The modern world is often viewed through a lens of multiculturalism. Global economies, air travel, and cultural connections , and wars, have turned societies around the world from isolated communities into richly diverse communities. Few people realise that the multiculturalism the world enjoys today is the result of immigration and migration that has been taking place over the course of many centuries; it is most certainly NOT a series of recent events. War, famine, and economic opportunity drive people to migrate around the world today, and those same factors have been pushing and attracting people across international borders since the age of sailing ships. Such is the story of Haiti’s little-known Polish community.
The historical incidents that brought Polish citizens to the shores of Haiti are complex and interwoven with European history. The journey of these Poles began in 1772 when military forces from Russia, Prussia, and Austria began conquering portions of Eastern Europe, including present-day Poland.

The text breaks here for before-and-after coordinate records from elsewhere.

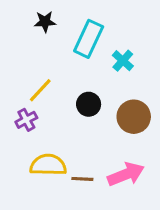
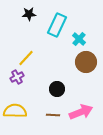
black circle: (89, 104) -> (57, 89), moved
brown circle: (134, 117) -> (86, 62), moved
yellow semicircle: (48, 165) -> (15, 111), moved

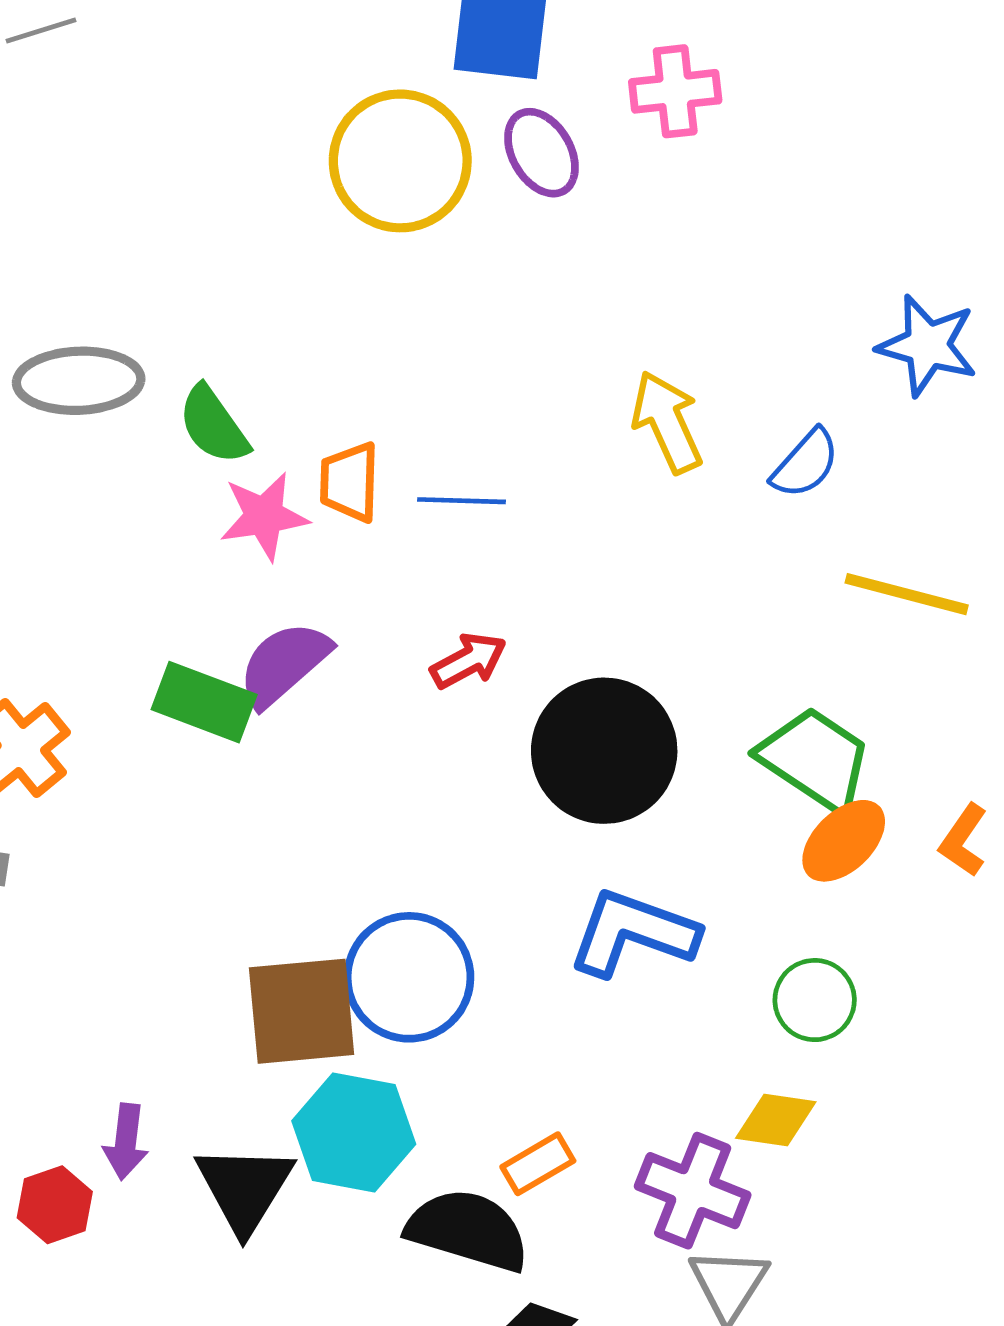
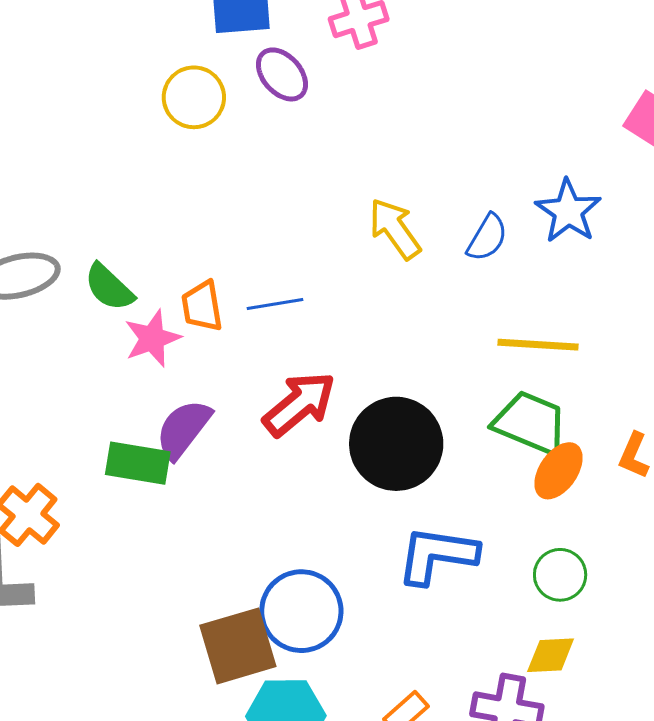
yellow circle: (400, 161) -> (194, 97), size x0.7
blue star: (927, 345) -> (568, 211), moved, turned 30
yellow line: (907, 594) -> (538, 345), moved
red arrow: (468, 661) -> (299, 404), size x1.6

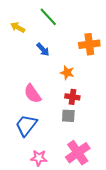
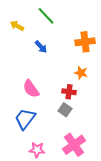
orange star: (67, 73) -> (81, 73), moved
gray square: (68, 116) -> (65, 110), turned 32

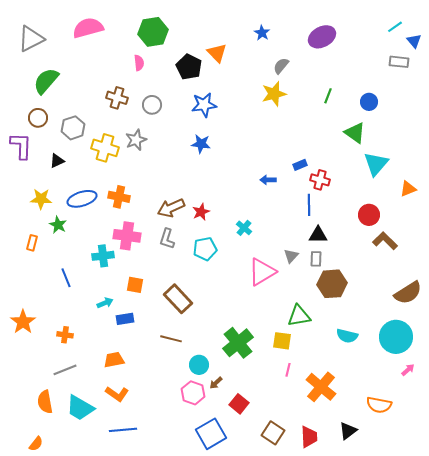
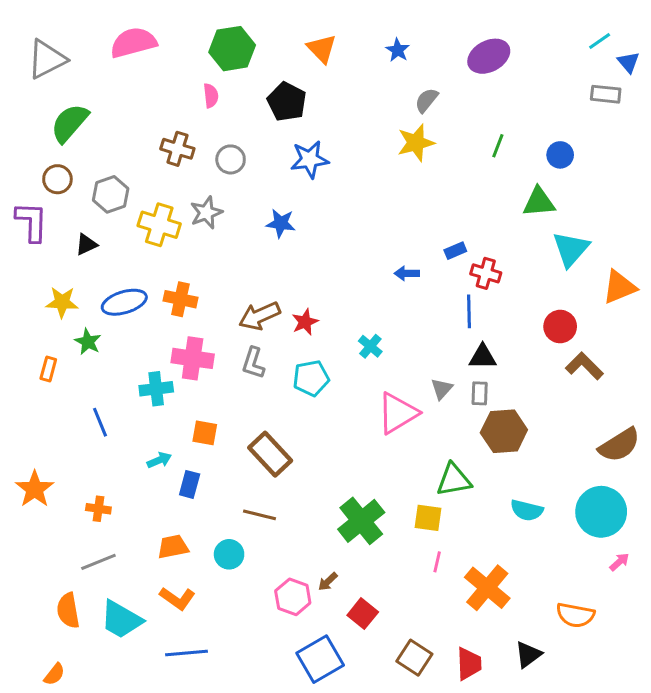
orange triangle: (217, 53) -> (322, 49), moved
green triangle: (355, 133) -> (539, 202), turned -40
blue star: (201, 144) -> (281, 223), moved
orange triangle: (408, 189) -> (619, 287), size x1.4
blue rectangle: (125, 319) -> (190, 484), turned -66
cyan circle: (199, 365) -> (229, 554), moved

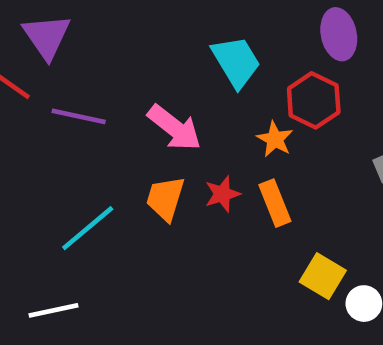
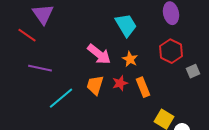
red hexagon: (314, 100) -> (171, 51), moved
purple line: (79, 116) -> (40, 68), moved
orange star: (275, 139) -> (130, 59), moved

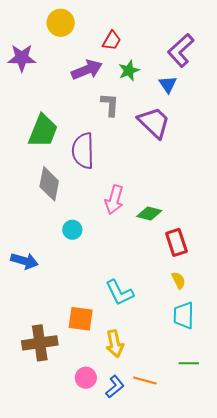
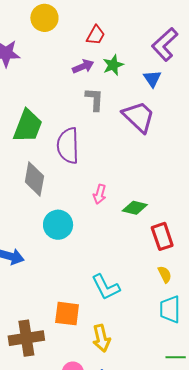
purple arrow: (87, 70) -> (83, 66), moved, size x0.7
pink arrow: (114, 200) -> (100, 194), size x0.7
cyan circle: (72, 230) -> (58, 225), size x1.5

Over the course of the next 30 years, Polish citizens would be fighting for their freedom from invading forces and distant rulers who knew little of their land.
Because of the warfare in the region, Poland formed an alliance with France to counterbalance the influence of Eastern European powers. The Polish military forces were integrated into Napoleon’s French Army, but retained a distinction as Polish fighting units. It wouldn’t be long before events taking place in the Caribbean would bring Polish troops to the shores of Haiti. In 1802, Napoleon sent a military force consisting of some 5,200 Polish troops to Saint-Domingue (as Haiti was then known) as the Haitian Revolution developed. The Polish soldiers were informed they were going to aid France in quashing a revolt on the island. When the Polish forces arrived, they discovered a very different situation than they had been told. The slaves of Haiti were revolting against French rule, which gave the slaves a common bond with the newly arrived Polish troops, who regarded themselves as enslaved.
Desertion and Establishing Roots
The Polish forces that had left Europe to restore order and free people in Haiti, found that they were instead being asked to quash a rebellion and return Haitians to slavery. Knowing what their own people were going through in Europe, fighting for freedom, the Polish forces could not fight against the Haitian slave army. Many of the 5,200 Polish soldiers deserted Napoleon’s army and refused to fight. Significant numbers of the Polish soldiers joined forces with the Haitian slave army under the leadership of Jean-Jacques Dessalines. For the next two years these Polish soldiers would fight and die alongside Haitian forces in an effort to free the colony from Napoleon’s oppressive rule. By 1804, a combination of factors had led to Haitian victory over France. At the same time mainland Europe was burning from East to West as war raged across the continent. A resumption of hostilities between France and Britain, and mounting debts, led Napoleon to pull out of many of its colonies in the Western Hemisphere. Napoleon sold a large swath of North America to the United States in the Louisiana Purchase.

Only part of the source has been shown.